Several other members also pressed the government on the issue. Lord Purvis of Tweed, Liberal Democrat Lords Spokesperson on international trade, development and foreign affairs questioned the length of time it was taking to ratify the agreement: “Eighteen months seems a little long for internal government consultation on an agreement signed by a Minister of the Crown. Part of the agreement, as Minister Rutley said when he signed it, was about the US embargo—and now we have seen the most recent restrictions by the Trump Administration.”
Lord Collins replied that he was unable to specify a time for ratification, nor were there plans for provisional implementation, but that “positive collaboration with Cuba is possible without it, as evidenced by the recent visit to Havana by United Kingdom climate experts.”

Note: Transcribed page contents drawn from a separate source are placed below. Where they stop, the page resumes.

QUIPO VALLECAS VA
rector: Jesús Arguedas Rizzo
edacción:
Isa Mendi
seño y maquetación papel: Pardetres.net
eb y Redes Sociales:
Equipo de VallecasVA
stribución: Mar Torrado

Labour’s Lord Sahota wanted to know if the British Government’s close relations with Donald Trump would encourage them to “ask the President of America for Americans to leave Guantánamo Bay, which is something that the Cuban Government have wanted them to do for the last 60 years.” Describing the occupied Cuban land as “a sovereign base for the US,” Collins said that he would not be raising the issue with US authorities.
The impact of the US blockade on British business was raised by Conservative peer Lord Balfe, who said that the US policy “has made it more difficult for British business to intervene and get orders” from Cuba. “What steps is the Minister going to take to mitigate the challenges of the embargo, with things as they stand at the moment, to enable UK businesses to engage more with Cuba and sell more products to Cuba?”, he asked.

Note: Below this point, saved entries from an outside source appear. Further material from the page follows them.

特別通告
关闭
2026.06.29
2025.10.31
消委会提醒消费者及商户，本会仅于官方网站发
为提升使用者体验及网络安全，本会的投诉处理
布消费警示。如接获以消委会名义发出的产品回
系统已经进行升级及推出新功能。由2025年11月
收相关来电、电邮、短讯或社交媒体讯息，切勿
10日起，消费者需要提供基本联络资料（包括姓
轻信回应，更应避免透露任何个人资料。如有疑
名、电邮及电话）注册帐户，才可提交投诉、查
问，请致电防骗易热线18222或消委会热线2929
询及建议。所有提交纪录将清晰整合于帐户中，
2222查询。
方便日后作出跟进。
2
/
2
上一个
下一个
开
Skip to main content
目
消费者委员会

Collins acknowledged the impact both on British business, as well as economic development and living standards in Cuba. He reminded the Lords that the UK had voted against the blockade at the United Nations every year since 1996. He also referred to the restrictions that Titles III and IV of the US Helms-Burton Act placed on British companies, preventing them from “conducting legitimate and lawful business in Cuba. We have made representations in that regard, and we are absolutely concerned about the ongoing impact on the economic development of British companies and companies within Cuba.”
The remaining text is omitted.